Il ne s'agit pas de remplacer M. Bracq, qui est irremplaçable. Mais, cette fondation, c'est au contraire la manière pour qu'il puisse continuer...

C'est par ces mots que Philippe Maystadt commentait, en avril 1995, la création d'une Fondation Robert Bracq («Le Soir du 7 avril 1995). En la circonstance, le ministre PSC était entouré d'autres figures politiques, comme la sénatrice libérale Jacqueline Mayence et le bourgmestre socialiste Van Cauwenberghe, qui avaient, eux aussi, accordé leur parrainage à l'initiative. Le «juge» Bracq était la, lui aussi, visiblement très affaibli, s'exprimant avec difficulté. Sa santé s'est encore beaucoup dégradée depuis lors.

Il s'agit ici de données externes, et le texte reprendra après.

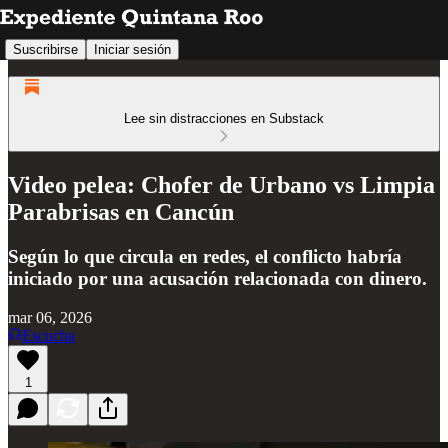
Suscribirse
Iniciar sesión
Lee sin distracciones en Substack
Video pelea: Chofer de Urbano vs Limpia
Parabrisas en Cancún
Según lo que circula en redes, el conflicto habría
iniciado por una acusación relacionada con dinero.
mar 06, 2026
Escucha
1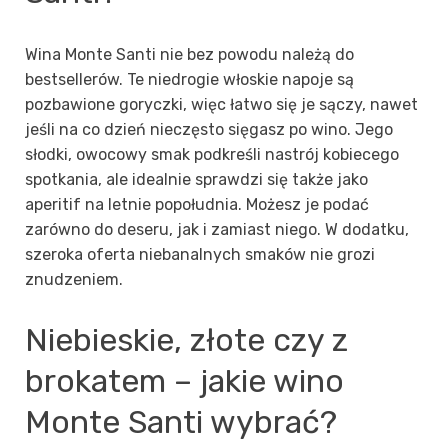
Wina Monte Santi
nie bez powodu należą do
bestsellerów. Te niedrogie włoskie napoje są
pozbawione goryczki, więc łatwo się je sączy, nawet
jeśli na co dzień nieczęsto sięgasz po wino. Jego
słodki, owocowy smak podkreśli nastrój kobiecego
spotkania, ale idealnie sprawdzi się także jako
aperitif na letnie popołudnia. Możesz je podać
zarówno do deseru, jak i zamiast niego. W dodatku,
szeroka oferta niebanalnych smaków
nie grozi
znudzeniem.
Niebieskie, złote czy z
brokatem – jakie wino
Monte Santi wybrać?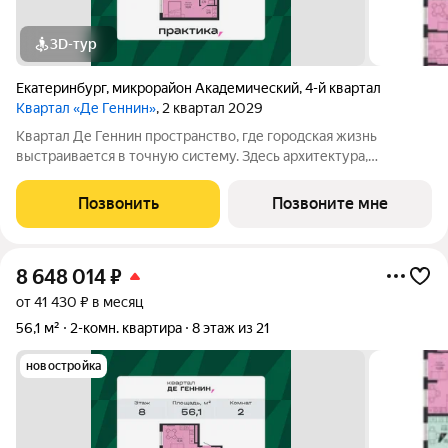
3D-тур
Екатеринбург
,
микрорайон Академический
,
4-й квартал
Квартал «Де Геннин»
, 2 квартал 2029
Квартал Де Геннин пространство, где городская жизнь
выстраивается в точную систему. Здесь архитектура,
инженерные решения и сервисы соединены в одно целое: это
не хаотичный набор функций, а продуманная среда, где всё
Позвонить
Позвоните мне
работает согласованно. В основе
8 648 014
₽
от 41 430 ₽ в месяц
56,1 м²
2-комн. квартира
8 этаж из 21
новостройка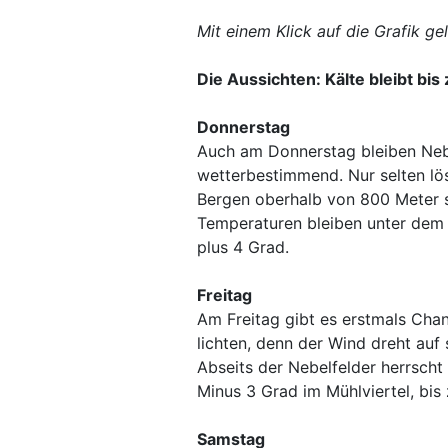
Mit einem Klick auf die Grafik ge
Die Aussichten: Kälte bleibt b
Donnerstag
Auch am Donnerstag bleiben Nebe
wetterbestimmend. Nur selten lös
Bergen oberhalb von 800 Meter s
Temperaturen bleiben unter dem N
plus 4 Grad.
Freitag
Am Freitag gibt es erstmals Cha
lichten, denn der Wind dreht auf 
Abseits der Nebelfelder herrsch
Minus 3 Grad im Mühlviertel, bis
Samstag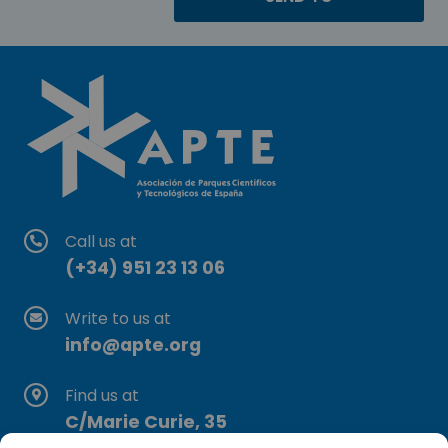
Call us at
(+34) 951 23 13 06
Write to us at
info@apte.org
Find us at
C/Marie Curie, 35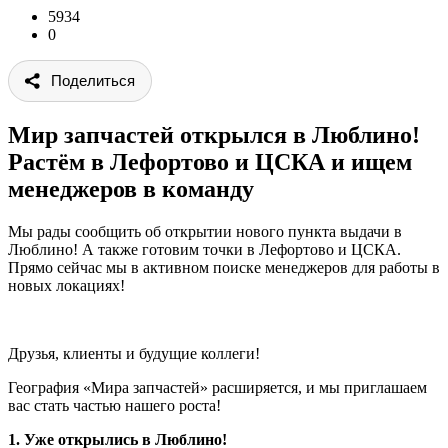
5934
0
Поделиться
Мир запчастей открылся в Люблино!
Растём в Лефортово и ЦСКА и ищем
менеджеров в команду
Мы рады сообщить об открытии нового пункта выдачи в
Люблино! А также готовим точки в Лефортово и ЦСКА.
Прямо сейчас мы в активном поиске менеджеров для работы в
новых локациях!
Друзья, клиенты и будущие коллеги!
География «Мира запчастей» расширяется, и мы приглашаем
вас стать частью нашего роста!
1. Уже открылись в Люблино!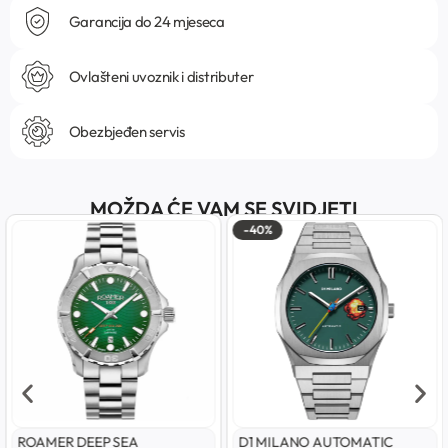
Garancija do 24 mjeseca
Ovlašteni uvoznik i distributer
Obezbjeđen servis
MOŽDA ĆE VAM SE SVIDJETI
-40%
ROAMER DEEP SEA
D1 MILANO AUTOMATIC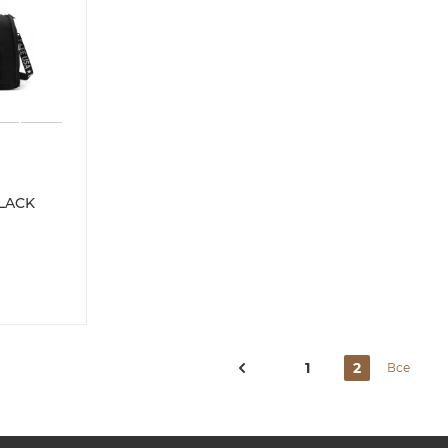
BLACK
1
2
Все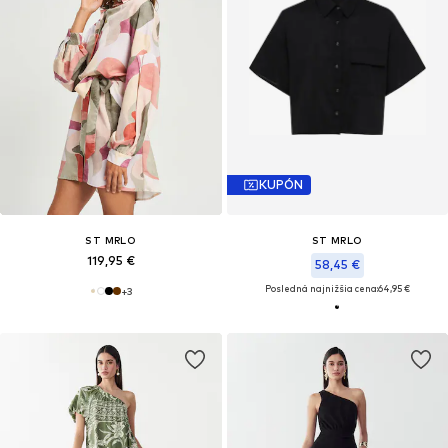
KUPÓN
ST MRLO
ST MRLO
119,95 €
58,45 €
Posledná najnižšia cena:
64,95 €
+
3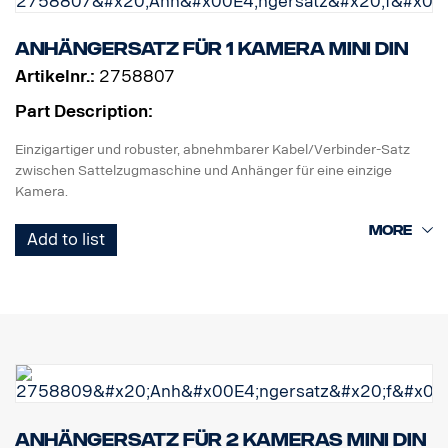
Anhängersatz für 1 Kamera MINI DIN
Artikelnr.:
2758807
Part Description:
Einzigartiger und robuster, abnehmbarer Kabel/Verbinder-Satz
zwischen Sattelzugmaschine und Anhänger für eine einzige
Kamera.
1 Sattelzugmaschinenstecker
Add to list
1 Spiralkabel Curl-E
1 Anhängersteckbuchse
Anhängersatz für 2 Kameras MINI DIN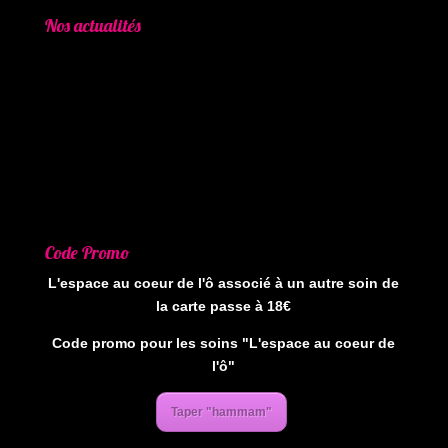
Nos actualités
Code Promo
L'espace au coeur de l'ô associé à un autre soin de
la carte passe à 18€
Code promo pour les soins "L'espace au coeur de
l'ô"
Taper "hammam"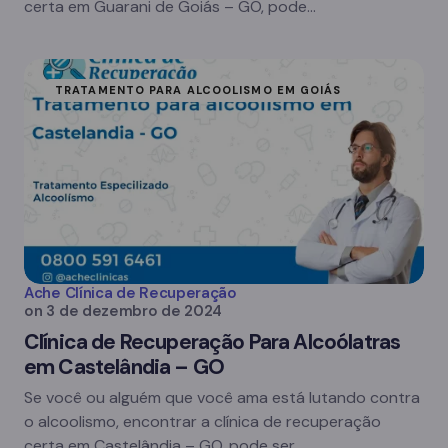
certa em Guarani de Goiás – GO, pode…
TRATAMENTO PARA ALCOOLISMO EM GOIÁS
Ache Clínica de Recuperação
on
3 de dezembro de 2024
Clínica de Recuperação Para Alcoólatras
em Castelândia – GO
Se você ou alguém que você ama está lutando contra
o alcoolismo, encontrar a clínica de recuperação
certa em Castelândia – GO, pode ser…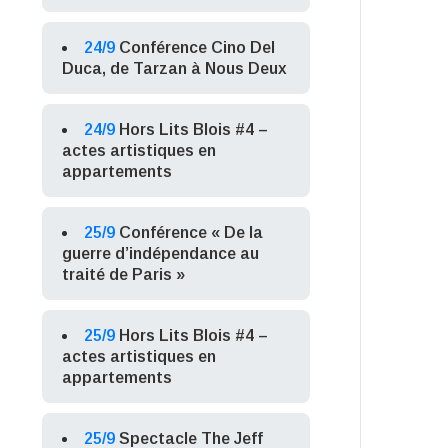
24/9
Conférence Cino Del
Duca, de Tarzan à Nous Deux
24/9
Hors Lits Blois #4 –
actes artistiques en
appartements
25/9
Conférence « De la
guerre d’indépendance au
traité de Paris »
25/9
Hors Lits Blois #4 –
actes artistiques en
appartements
25/9
Spectacle The Jeff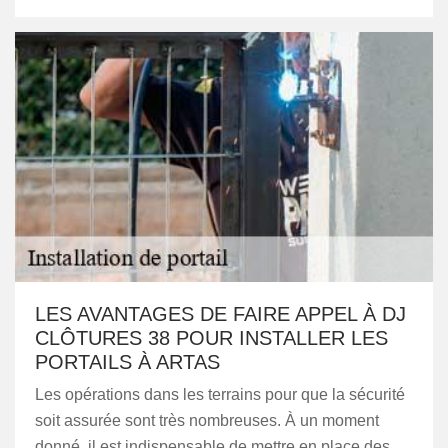
LES AVANTAGES DE FAIRE APPEL À DJ
CLÔTURES 38 POUR INSTALLER LES
PORTAILS À ARTAS
Les opérations dans les terrains pour que la sécurité
soit assurée sont très nombreuses. À un moment
donné, il est indispensable de mettre en place des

Peu de temps auparavant, pourtant, il s'astreignait à garder le mode de vie épuisant qui a été le sien pendant des décennies: levé avant l'aube, couché tard le soir, honorant chaque jour son perpétuel rendez-vous avec la misère de sa région. C'est là, pendant le rigoureux hiver de 1985, qu'il a fait surgir spectaculairement le visage de la «nouvelle pauvreté» aux yeux du pays. Vingt ans après l'abbé Pierre, auquel il aime s'identifier, le magistrat émérite avait ainsi, lui aussi, lancé son appel au secours, largement répercuté par les médias. L'opération «Faim et Froid, depuis, continue à mobiliser à chaque saison hivernale les élans de la générosité publique, par des récoltes d'argent, de vivres, de vêtements, de combustibles...

Les activités caritatives de Robert Bracq datent de bien avant. Nommé substitut du procureur du Roi à Charleroi en 1947, il porte une attention toute particulière au sort des enfants placés.

En 1950, il devient président du comité de patronage des enfants moralement abandonnés.

Quatre ans plus tard, il lance l'opération Arc-en-ciel, une collecte de vivres menée a grande échelle par les mouvements de jeunesse pour offrir des vacances aux enfants des homes. Il sera, dans les années suivantes, à l'origine de la fondation de nombreuses institutions d'accueil pour enfants du juge, jeunes gens et jeunes filles en difficulté, repri de justice...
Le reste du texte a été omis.